Page-level text extractions:
--- START ---

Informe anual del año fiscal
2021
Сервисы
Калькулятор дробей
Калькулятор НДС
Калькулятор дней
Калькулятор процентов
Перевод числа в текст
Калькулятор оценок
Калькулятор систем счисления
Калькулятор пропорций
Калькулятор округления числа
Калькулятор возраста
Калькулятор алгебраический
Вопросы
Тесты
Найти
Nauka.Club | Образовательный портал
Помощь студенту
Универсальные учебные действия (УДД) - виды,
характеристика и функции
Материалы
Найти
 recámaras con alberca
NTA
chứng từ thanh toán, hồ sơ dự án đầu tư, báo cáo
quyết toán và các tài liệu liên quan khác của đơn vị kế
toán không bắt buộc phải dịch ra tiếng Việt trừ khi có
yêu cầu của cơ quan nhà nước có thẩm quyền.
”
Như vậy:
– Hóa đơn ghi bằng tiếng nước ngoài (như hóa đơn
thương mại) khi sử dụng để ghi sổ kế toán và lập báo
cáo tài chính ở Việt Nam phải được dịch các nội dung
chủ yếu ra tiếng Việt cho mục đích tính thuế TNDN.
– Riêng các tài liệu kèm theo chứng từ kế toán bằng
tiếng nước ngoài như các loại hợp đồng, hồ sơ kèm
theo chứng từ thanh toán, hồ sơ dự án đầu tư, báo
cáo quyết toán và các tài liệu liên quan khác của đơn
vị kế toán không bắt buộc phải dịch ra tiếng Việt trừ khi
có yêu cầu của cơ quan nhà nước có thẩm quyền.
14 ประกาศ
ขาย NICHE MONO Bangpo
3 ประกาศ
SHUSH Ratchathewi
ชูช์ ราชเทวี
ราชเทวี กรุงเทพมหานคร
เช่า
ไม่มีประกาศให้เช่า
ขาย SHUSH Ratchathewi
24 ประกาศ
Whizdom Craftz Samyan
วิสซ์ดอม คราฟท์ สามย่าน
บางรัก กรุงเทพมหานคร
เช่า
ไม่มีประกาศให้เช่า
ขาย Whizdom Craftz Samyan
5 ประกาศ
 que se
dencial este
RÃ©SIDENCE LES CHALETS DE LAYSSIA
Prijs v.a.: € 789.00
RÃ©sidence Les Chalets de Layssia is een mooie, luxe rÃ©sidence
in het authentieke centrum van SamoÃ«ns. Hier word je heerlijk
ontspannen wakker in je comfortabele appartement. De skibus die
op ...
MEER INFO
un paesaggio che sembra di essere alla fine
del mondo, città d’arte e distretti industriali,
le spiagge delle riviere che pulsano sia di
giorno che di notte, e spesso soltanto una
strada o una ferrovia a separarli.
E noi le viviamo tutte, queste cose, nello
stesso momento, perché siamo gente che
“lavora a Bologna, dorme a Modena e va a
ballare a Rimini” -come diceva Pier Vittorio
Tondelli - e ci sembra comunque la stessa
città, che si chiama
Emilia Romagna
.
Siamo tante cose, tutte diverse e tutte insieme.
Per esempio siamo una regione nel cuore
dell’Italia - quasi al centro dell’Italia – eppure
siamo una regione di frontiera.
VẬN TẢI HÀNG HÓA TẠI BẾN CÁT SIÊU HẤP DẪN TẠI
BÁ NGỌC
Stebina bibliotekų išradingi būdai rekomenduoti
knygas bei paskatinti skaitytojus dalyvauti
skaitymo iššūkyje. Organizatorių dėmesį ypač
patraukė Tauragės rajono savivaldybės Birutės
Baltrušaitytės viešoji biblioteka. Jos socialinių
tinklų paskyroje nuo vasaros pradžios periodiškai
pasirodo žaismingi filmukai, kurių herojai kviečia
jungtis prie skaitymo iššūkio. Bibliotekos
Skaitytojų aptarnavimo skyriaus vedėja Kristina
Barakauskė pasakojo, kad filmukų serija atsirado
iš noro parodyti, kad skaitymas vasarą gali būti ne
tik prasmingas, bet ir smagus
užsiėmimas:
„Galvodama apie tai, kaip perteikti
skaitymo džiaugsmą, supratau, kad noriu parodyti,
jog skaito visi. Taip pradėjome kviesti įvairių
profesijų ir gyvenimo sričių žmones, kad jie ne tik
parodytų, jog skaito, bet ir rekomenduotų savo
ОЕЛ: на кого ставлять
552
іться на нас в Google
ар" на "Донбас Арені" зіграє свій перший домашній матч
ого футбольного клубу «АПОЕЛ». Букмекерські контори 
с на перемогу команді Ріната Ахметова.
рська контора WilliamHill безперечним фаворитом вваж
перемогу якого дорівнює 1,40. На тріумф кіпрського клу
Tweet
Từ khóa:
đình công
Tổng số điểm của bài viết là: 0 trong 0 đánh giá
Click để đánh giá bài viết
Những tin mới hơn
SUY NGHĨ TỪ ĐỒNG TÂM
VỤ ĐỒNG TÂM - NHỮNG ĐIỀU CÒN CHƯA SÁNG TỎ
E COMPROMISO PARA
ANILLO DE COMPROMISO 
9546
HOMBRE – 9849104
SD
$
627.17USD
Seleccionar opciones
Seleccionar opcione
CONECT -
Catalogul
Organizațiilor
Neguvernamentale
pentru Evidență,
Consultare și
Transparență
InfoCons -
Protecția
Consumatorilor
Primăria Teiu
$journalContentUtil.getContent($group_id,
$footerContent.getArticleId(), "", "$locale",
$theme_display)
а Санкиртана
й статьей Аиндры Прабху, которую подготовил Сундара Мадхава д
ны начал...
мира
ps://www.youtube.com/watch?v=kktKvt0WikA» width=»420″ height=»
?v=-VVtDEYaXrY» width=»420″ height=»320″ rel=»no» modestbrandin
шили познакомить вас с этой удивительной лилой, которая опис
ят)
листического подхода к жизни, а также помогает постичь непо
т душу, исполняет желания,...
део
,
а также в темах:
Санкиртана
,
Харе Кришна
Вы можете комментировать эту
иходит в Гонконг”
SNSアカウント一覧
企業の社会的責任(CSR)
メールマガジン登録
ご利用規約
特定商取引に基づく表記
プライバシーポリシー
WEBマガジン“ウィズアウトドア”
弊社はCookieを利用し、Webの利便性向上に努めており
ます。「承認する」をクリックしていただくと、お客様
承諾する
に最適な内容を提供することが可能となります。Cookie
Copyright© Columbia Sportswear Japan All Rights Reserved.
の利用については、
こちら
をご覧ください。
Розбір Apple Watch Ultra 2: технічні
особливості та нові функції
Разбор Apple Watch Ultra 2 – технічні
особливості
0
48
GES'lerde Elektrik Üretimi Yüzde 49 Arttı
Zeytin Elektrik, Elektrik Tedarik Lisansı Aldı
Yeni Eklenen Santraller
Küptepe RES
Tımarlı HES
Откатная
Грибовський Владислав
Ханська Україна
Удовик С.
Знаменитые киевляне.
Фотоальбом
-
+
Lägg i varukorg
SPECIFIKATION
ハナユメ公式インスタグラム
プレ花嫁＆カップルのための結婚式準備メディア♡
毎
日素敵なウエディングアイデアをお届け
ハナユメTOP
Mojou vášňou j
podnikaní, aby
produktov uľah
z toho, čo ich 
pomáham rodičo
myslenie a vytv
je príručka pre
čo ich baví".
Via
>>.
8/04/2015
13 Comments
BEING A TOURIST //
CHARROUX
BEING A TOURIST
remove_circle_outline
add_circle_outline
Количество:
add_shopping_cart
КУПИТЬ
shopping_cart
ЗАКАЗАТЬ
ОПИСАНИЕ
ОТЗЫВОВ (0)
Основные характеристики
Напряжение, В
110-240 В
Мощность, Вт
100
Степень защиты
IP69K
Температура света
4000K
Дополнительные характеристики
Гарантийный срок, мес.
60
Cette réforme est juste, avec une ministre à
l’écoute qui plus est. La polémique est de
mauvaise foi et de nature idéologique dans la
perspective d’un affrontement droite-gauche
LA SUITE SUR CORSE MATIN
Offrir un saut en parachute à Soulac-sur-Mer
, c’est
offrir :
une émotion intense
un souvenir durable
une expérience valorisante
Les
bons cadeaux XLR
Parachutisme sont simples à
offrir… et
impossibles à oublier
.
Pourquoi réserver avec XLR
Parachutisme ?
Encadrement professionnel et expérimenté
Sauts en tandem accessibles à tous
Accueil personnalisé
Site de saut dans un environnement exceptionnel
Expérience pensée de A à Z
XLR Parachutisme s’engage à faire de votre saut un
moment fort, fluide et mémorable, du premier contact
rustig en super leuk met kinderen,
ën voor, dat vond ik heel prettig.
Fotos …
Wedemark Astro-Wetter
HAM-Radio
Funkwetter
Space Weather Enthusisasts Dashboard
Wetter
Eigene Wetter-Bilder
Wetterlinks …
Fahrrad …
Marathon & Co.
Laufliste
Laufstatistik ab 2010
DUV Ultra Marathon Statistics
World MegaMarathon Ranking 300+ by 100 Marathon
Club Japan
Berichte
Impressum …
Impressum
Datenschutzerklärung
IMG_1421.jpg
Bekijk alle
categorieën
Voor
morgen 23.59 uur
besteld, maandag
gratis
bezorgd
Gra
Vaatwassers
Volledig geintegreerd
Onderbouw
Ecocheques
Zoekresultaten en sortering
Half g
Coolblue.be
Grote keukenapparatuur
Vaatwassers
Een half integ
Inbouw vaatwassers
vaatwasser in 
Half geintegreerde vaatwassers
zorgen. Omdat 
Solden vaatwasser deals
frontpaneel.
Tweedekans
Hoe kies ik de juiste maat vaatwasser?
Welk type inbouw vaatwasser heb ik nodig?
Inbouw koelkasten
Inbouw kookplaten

--- END ---

• [Problem] Lines above containing "tutte": how many? Reply with the number only.

• [Solved exercise] 2